Hopefully this is helpful. If it means anything, the Popular Pages bot for instance (which also does mass querying) still goes impressively fast despite having to pause for the 429s. Massviews just doesn't have the same kind of retry handler implemented, which I'm going to add. When I do, I suspect it will be of satisfactory speed for the users. My point with this task is that those 429s weren't a problem (or as much of a problem) before with the current, long-standing Massviews implementation, and we're not exceeding 100 req/sec.

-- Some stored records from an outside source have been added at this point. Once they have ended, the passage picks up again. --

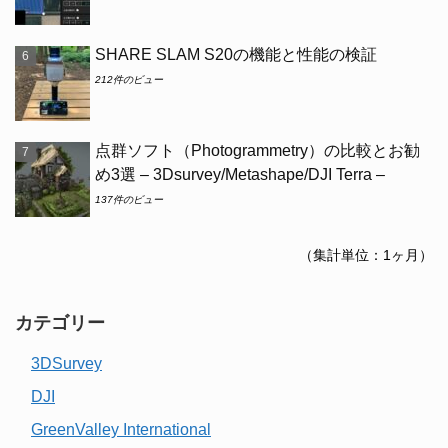
SHARE SLAM S20の機能と性能の検証
212件のビュー
点群ソフト（Photogrammetry）の比較とお勧
め3選 – 3Dsurvey/Metashape/DJI Terra –
137件のビュー
（集計単位：1ヶ月）
カテゴリー
3DSurvey
DJI
GreenValley International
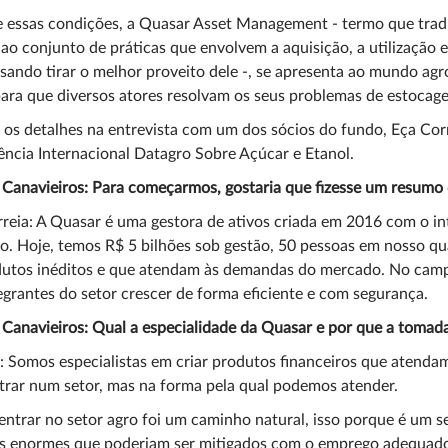
 essas condições, a Quasar Asset Management - termo que traduz
ao conjunto de práticas que envolvem a aquisição, a utilizaçã
visando tirar o melhor proveito dele -, se apresenta ao mundo 
para que diversos atores resolvam os seus problemas de estocag
 os detalhes na entrevista com um dos sócios do fundo, Eça Corr
ncia Internacional Datagro Sobre Açúcar e Etanol.
 Canavieiros: Para começarmos, gostaria que fizesse um resumo
reia: A Quasar é uma gestora de ativos criada em 2016 com o int
. Hoje, temos R$ 5 bilhões sob gestão, 50 pessoas em nosso qu
utos inéditos e que atendam às demandas do mercado. No campo
egrantes do setor crescer de forma eficiente e com segurança.
 Canavieiros: Qual a especialidade da Quasar e por que a toma
: Somos especialistas em criar produtos financeiros que atenda
rar num setor, mas na forma pela qual podemos atender.
entrar no setor agro foi um caminho natural, isso porque é um 
os enormes que poderiam ser mitigados com o emprego adequado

Thanks for looking into it!

So, looked into code history more carefully. There's literally one code change in AQS in 2019, and it doesn't touch pageviews handling at all. npm saw fit to update some of the repository references for kad, swagger-ui, and json-stable-stringify. I suppose we could look into those but that would be pretty crazy bad luck. I think the logical next place to look is the layer in front of AQS, the problem is 99% likely to be from there. Pinging @Pchelolo to see if this sounds familiar. Petr, basically we're seeing a lot more 429s since around April 2019, and we see two different kinds:

  • with a Retry-After header of 1 second
  • JSON response with the error message "HyperSwitch request rate limit exceeded"

Searching the hyperswitch repo shows this has been in place for 3 years. Any idea what changed around it? It's possible it's behaving as designed, just trying to understand exactly what's going on so we can maybe set expectations.

NOTE: I'm getting this weird deja-vu feeling like I bothered Petr about this before, sorry if I forgot something obvious.